Un drame que la rappeuse Keny Arkana semblait avoir prophétisé dans «Capitale de la rupture», chanson dans laquelle elle dénonce l'abandon des quartiers populaires par les pouvoirs publics: «Ma ville a sombré pour en faire une belle ville de la Côte d'Azur.» Deux articles du New York Times, publiés à quelques mois d'intervalle, l'illustrent bien: à la suite de l'épisode de la rue d'Aubagne, le quotidien réalise un reportage sur le délabrement du centre-ville, avant d'inclure Marseille dans les cinquante-deux lieux à visiter en 2019.

 

 

«Une ville provinciale»

Les vacances au parfum anisé remportent leur succès. D'après le moteur de recherches de locations de vacances Holidu, la plage la plus cotée de l'Hexagone cet été était la calanque d'En-Vau, tout juste suivie par celle de Port Pin: les deux sont des spots marseillais. «Pendant les deux mois où il n'y a pas trop eu de contraintes sanitaires, la ville a tiré son épingle du jeu, confirme Christian Brunner. Il y a dix ans, on ne pensait pas Marseille comme une ville touristique. On y venait de temps en temps, mais on y séjournait peu.» En 2019, la cité phocéenne enregistrait cinq millions de touristes, lui permettant de générer 16.000 emplois directs.
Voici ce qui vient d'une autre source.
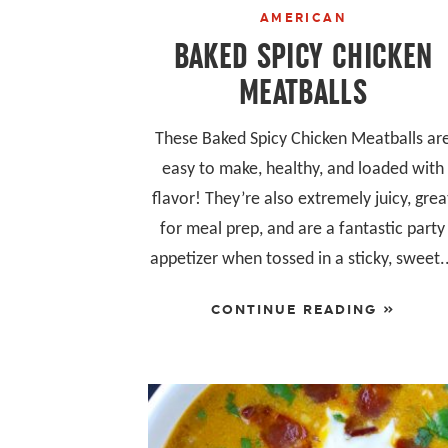
AMERICAN
BAKED SPICY CHICKEN
MEATBALLS
These Baked Spicy Chicken Meatballs ar
easy to make, healthy, and loaded with
flavor! They’re also extremely juicy, grea
for meal prep, and are a fantastic party
appetizer when tossed in a sticky, sweet.
CONTINUE READING »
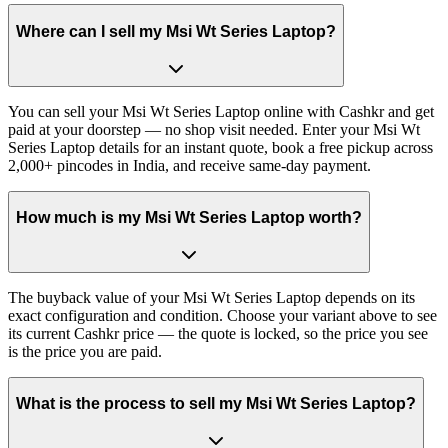
Where can I sell my Msi Wt Series Laptop?
You can sell your Msi Wt Series Laptop online with Cashkr and get
paid at your doorstep — no shop visit needed. Enter your Msi Wt
Series Laptop details for an instant quote, book a free pickup across
2,000+ pincodes in India, and receive same-day payment.
How much is my Msi Wt Series Laptop worth?
The buyback value of your Msi Wt Series Laptop depends on its
exact configuration and condition. Choose your variant above to see
its current Cashkr price — the quote is locked, so the price you see
is the price you are paid.
What is the process to sell my Msi Wt Series Laptop?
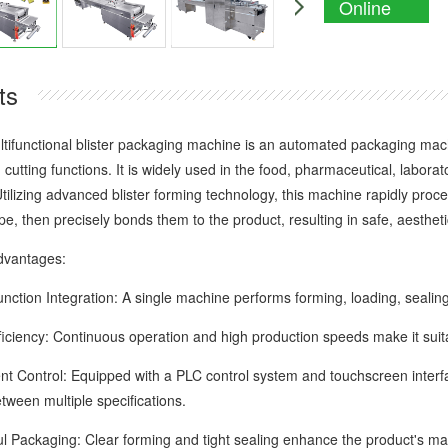
Online
Enquiry
ts
nctional blister packaging machine is an automated packaging machin
 cutting functions. It is widely used in the food, pharmaceutical, labora
Utilizing advanced blister forming technology, this machine rapidly pro
e, then precisely bonds them to the product, resulting in safe, aesthet
antages:
ion Integration: A single machine performs forming, loading, sealing,
ency: Continuous operation and high production speeds make it suita
 Control: Equipped with a PLC control system and touchscreen interfac
tween multiple specifications.
ackaging: Clear forming and tight sealing enhance the product's ma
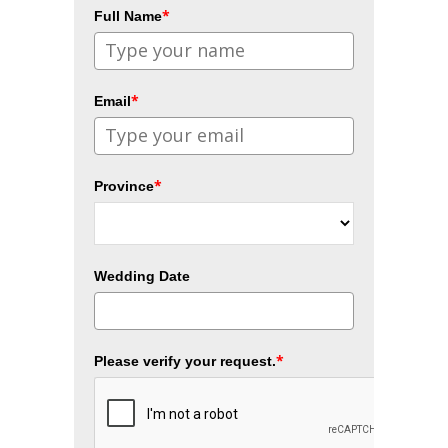
*
Full Name
*
Email
*
Province
Wedding Date
*
Please verify your request.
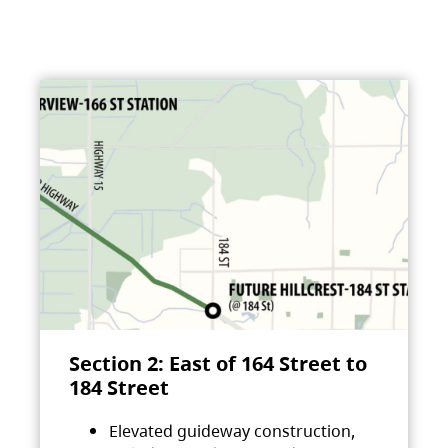
Section 2: East of 164 Street to
184 Street
Elevated guideway construction,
La ville continue de s'imposer comme l'une des destinations phare de la Côte d'Azur, mais ne brille plus par son économie. «La dynamique économique s'est déplacée vers d'autres villes comme Aix et La Ciotat, et Marseille a perdu son statut de capitale régionale», constate Michel Peraldi, pour qui Marseille est devenue «une ville provinciale à l'intérieur d'un système métropolitain qui l'a avalée».

 

Depuis qu'elle est installée dans le septième arrondissement de la cité phocéenne, Tiphaine a finalement l'impression d'avoir retrouvé le confort de la province, dans l'enceinte de ce qui est pourtant la deuxième ville de France. Elle dépeint un lieu dans lequel «tout le monde se connaît, le rythme est hyper détente, les magasins ne sont pas ouverts avant 10 ou 11 heures». Ouvrez les yeux, vous êtes à Marseille.